I have this dataset:
shopID supplier supply_count
1 a 12
2 b 12
2 f 12
2 e 10
3 b 5
3 a 2
4 f 15
4 c 11
I have used this query to get 2nd highest value for each group:
select s1.shopId, max(s1.supply_count)
from supply s1
where supply_count NOT IN (
select max(supply_count)
from supply s2
where s1.shopId = s2.shopId
)
group by s1.shopId
The results I'm getting are:
shopID supply_count
2 10
3 2
4 11
The desired output is: (in case there is no second highest I want to present the highest)
shopID supply_count
1 12
2 10
3 2
4 11
Based on this question: Retrieve 2nd highest count by each group
CodePudding user response:
You can get desired output to include the value where each shopId has only a single row by also counting the rows for each ShopId.

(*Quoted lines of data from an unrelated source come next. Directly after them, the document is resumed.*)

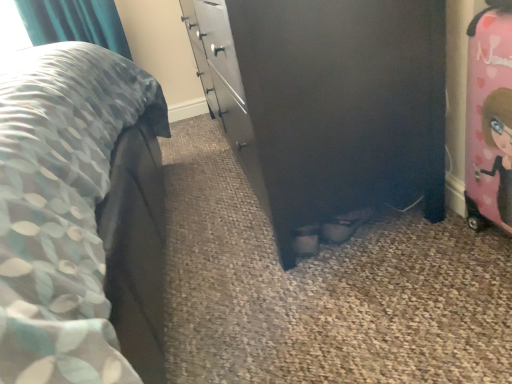 Question: Does pink glossy suitcase at right have a greater width compared to black matte chest of drawers at center?

Choices:
 (A) no
 (B) yes

Answer: (A)

Question: From a real-world perspective, is pink glossy suitcase at right under black matte chest of drawers at center?

Choices:
 (A) no
 (B) yes

Answer: (B)

Question: Is black matte chest of drawers at center located within pink glossy suitcase at right?

Choices:
 (A) yes
 (B) no

Answer: (B)

Question: Does pink glossy suitcase at right appear on the right side of black matte chest of drawers at center?

Choices:
 (A) no
 (B) yes

Answer: (B)

Question: Does pink glossy suitcase at right have a smaller size compared to black matte chest of drawers at center?

Choices:
 (A) no
 (B) yes

Answer: (B)

Question: Does pink glossy suitcase at right touch black matte chest of drawers at center?

Choices:
 (A) yes
 (B) no

Answer: (B)

Question: Is black matte chest of drawers at center at the left side of pink glossy suitcase at right?

Choices:
 (A) no
 (B) yes

Answer: (B)

Question: Does black matte chest of drawers at center have a smaller size compared to pink glossy suitcase at right?

Choices:
 (A) no
 (B) yes

Answer: (A)

Question: Can you confirm if black matte chest of drawers at center is shorter than pink glossy suitcase at right?

Choices:
 (A) yes
 (B) no

Answer: (B)

Question: Is black matte chest of drawers at center placed right next to pink glossy suitcase at right?

Choices:
 (A) yes
 (B) no

Answer: (B)

Question: Is the depth of black matte chest of drawers at center greater than that of pink glossy suitcase at right?

Choices:
 (A) yes
 (B) no

Answer: (A)

Question: From a real-world perspective, is black matte chest of drawers at center positioned over pink glossy suitcase at right based on gravity?

Choices:
 (A) no
 (B) yes

Answer: (B)

Question: Considering the positions of black matte chest of drawers at center and pink glossy suitcase at right in the image, is black matte chest of drawers at center bigger or smaller than pink glossy suitcase at right?

Choices:
 (A) small
 (B) big

Answer: (B)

Based on some more varied data and comments I believe the following should give the desired results:
with c as (
select *,
case when dense_rank() over(partition by shopid order by supply_count desc)=2
or Min(supply_count) over(partition by shopid)
=Max(supply_count) over(partition by shopid)
then 1 else 0 end as valid
from t
)
select distinct shopId, supply_count
from c
where valid=1
Example DBFiddle with some more varied data
CodePudding user response:
select
shopID,
supply_count
from
(select shopID,
supply_count, dense_rank() over(partition by shopID order by supply_count desc) as rnk
from supply) a
where rnk=2
union
select
shopID,
supply_count
from
(select shopID,
supply_count, dense_rank() over(partition by shopID order by supply_count desc) as rnk
from supply) a
group shopID,
supply_count having max(rnk)=1;
I believe this should work. What I have tried here is to identify the second highest supply count by assigning a rank for each group and doing a union with the shopIDs that have only one record.
If you don't understand what a dense_rank()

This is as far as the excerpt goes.